Shifter: Despite the gnoll in my lineup, I believe the Shifter (under a new name, please) has a spot in the 5e PHB as one of those 'something more than human' types, namely a lycanthrope. It's a strong fantasy archetype and a desirable one. I'd give them the power to change anthro or the actual animal right off the bat, too. Why hold off on that? I'd rather we give players such racial tools from the onset, and their skill and player ability to use well progresses from there. I honestly don't see any sort of imbalance in becoming an ordinary animal or a more physically adept humanoid. Of course it'll scale, but yes, put the lycanthropes in the PHB. They could also fill some of that gritty player space afforded a low magic quality I so enjoy.

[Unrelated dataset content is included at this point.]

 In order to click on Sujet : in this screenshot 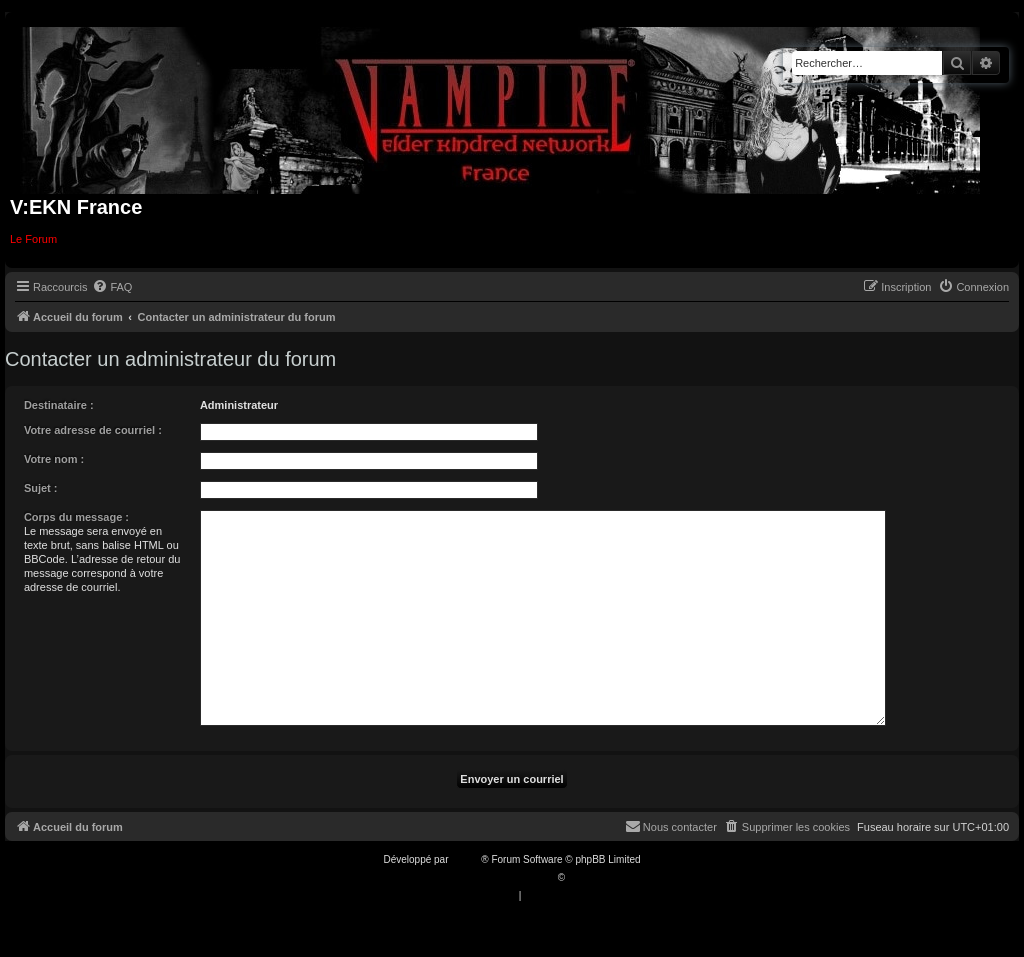 , I will do `click(41, 488)`. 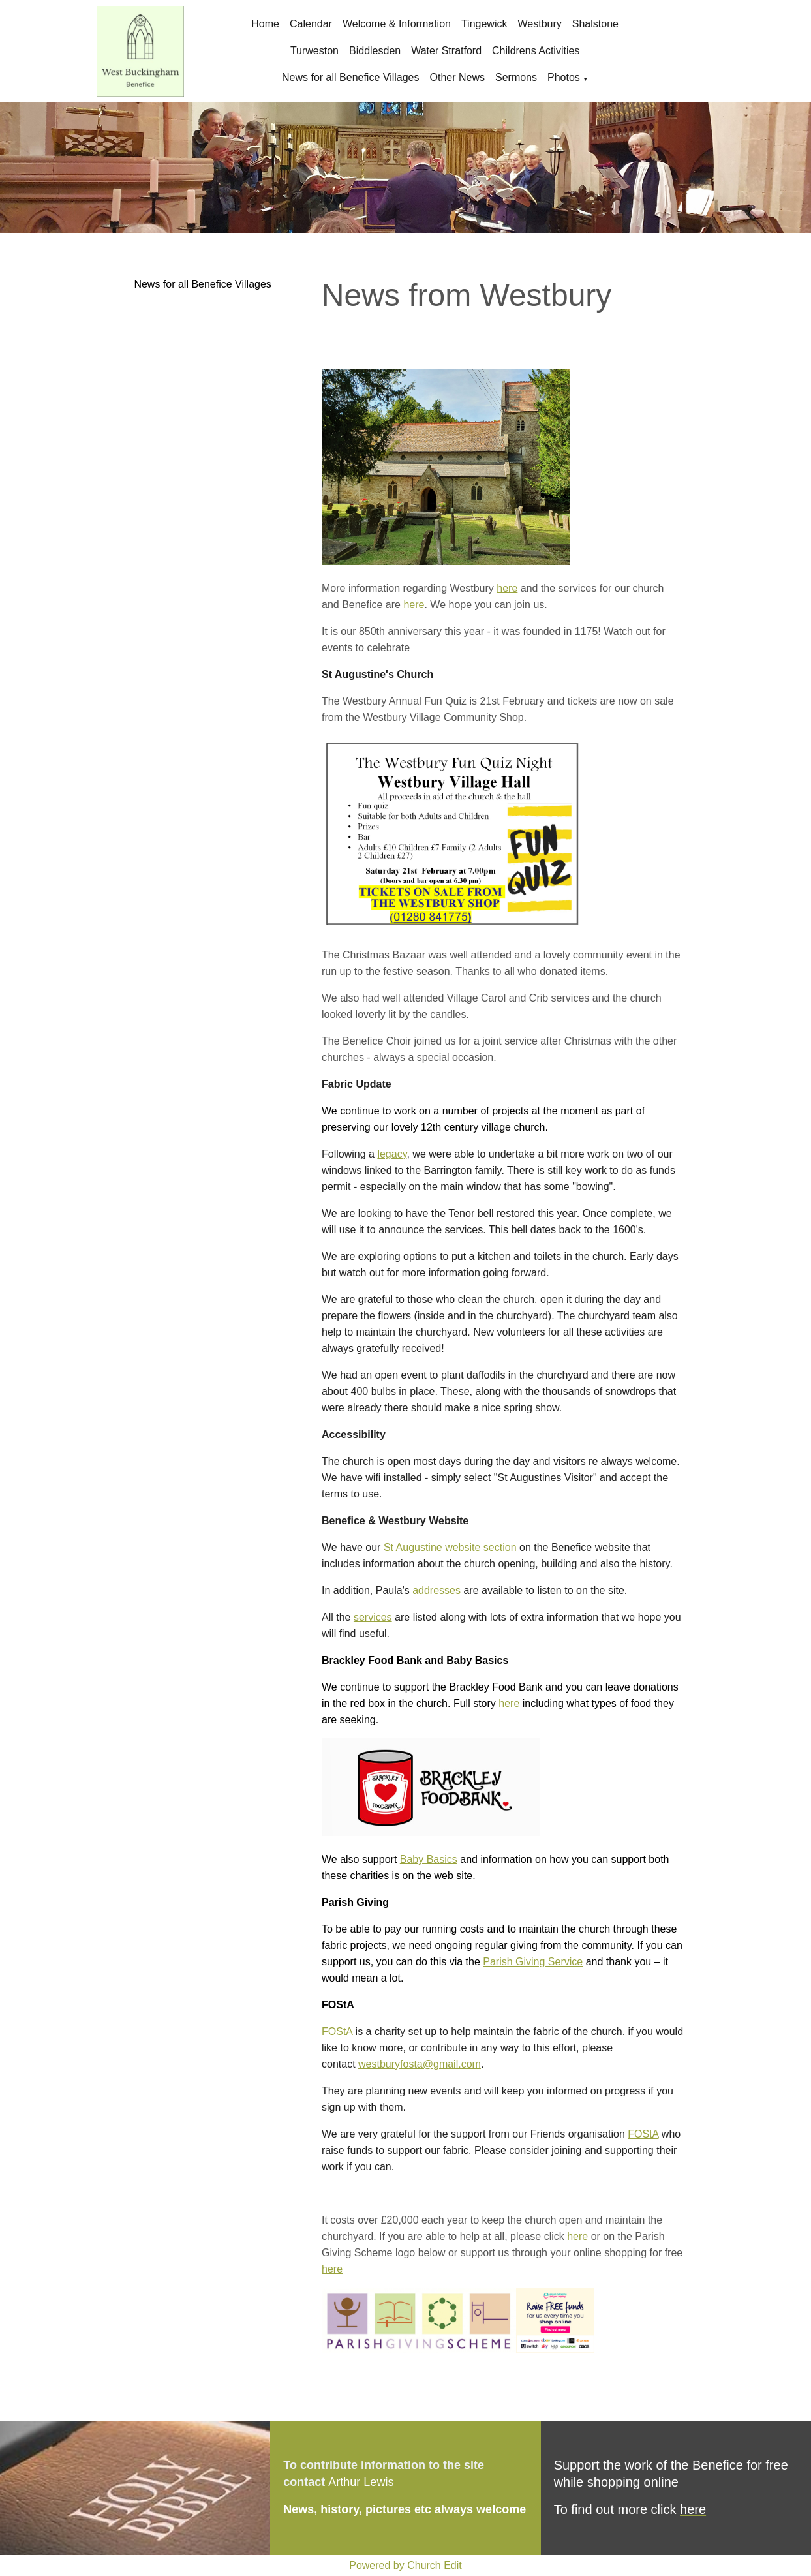 This screenshot has height=2576, width=811. Describe the element at coordinates (428, 1859) in the screenshot. I see `Baby Basics` at that location.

Vampire: They're here to stay. They're ingrained into the culture, and into rpgs, and even into D&D. Thank Ravenloft, I suppose. Thank every vampire character, setting, book, etc. I rather like them myself, though minus a few of the more gimmicky weaknesses (garlic) but fine with others (aversion, not destruction, to direct sunlight and maybe difficulties with opposing alignment holy symbols). I also like the idea of an undead race in the starting lineup, one that has to be at least a little dark in its eating habits. They also cover a huge design range, from vast, dark, aristocratic empires, singular baronies and fiefs, to lone stalkers as part of an unseen culture spanning the entire setting. They could also pull the Shadowfell's equivalent into greater focus, which I like.
Wilden: Another name I'd change, but a concept I'd definitely keep in some capacity. A plant race is something I'd like to see done with respect and a creative touch, that will also be supported throughout the edition and not a one-and-done. These types of races deserve the respect all the others got at some point. Maybe it comes in the form of the recent Heroes of the Feywild hamadryad, or Guild Wars II's Sylvari, but I want something not animal involved here.
On the fence:
Tiefling: As someone mentioned, fiendish ancestry is very bad ass and sings of Sword & Sorcery. It has a place in a lot of settings and campaigns, and is a desirable choice from the outset. I wouldn't mind expanding the bloodline beyond infernal, and maybe keeping the uncertainty of the exact affiliation as part of their mystery, at least for a time. You could have tieflings factor heavily into fiendish politics or Blood Warring, or into the legacy of Bael Turath style fallen or corrupted empires. How monstrous they look should be up to DMs, though I wouldn't mind a progression that starts very subtle and becomes increasingly heinous.
Deva: While being the offspring of an angel is cool, and adding Nephilim and biblical aspects to this race would also be cool, I also dig the reincarnation aspect that comes with the 4e Deva. I think those cosmological specifics should vary from setting to setting, but some form of promised one, or enlightened one, again another one of those 'more than mortal' types skewed toward heavens and higher planes is a compelling addition. Like the tiefling, I wouldn't mind the lineage of any Deva or Nephilim to begin very subtle and become more and more pronounced the higher in level they go.